§ **ASSIGNED TASK**
Send back the entries exactly as they were given.
[INPUT — start]
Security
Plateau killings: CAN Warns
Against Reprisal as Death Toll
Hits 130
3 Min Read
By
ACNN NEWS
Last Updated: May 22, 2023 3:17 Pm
[INPUT — finish]
§ **RESULT OF THIS EXERCISE**
Security
Plateau killings: CAN Warns
Against Reprisal as Death Toll
Hits 130
3 Min Read
By
ACNN NEWS
Last Updated: May 22, 2023 3:17 Pm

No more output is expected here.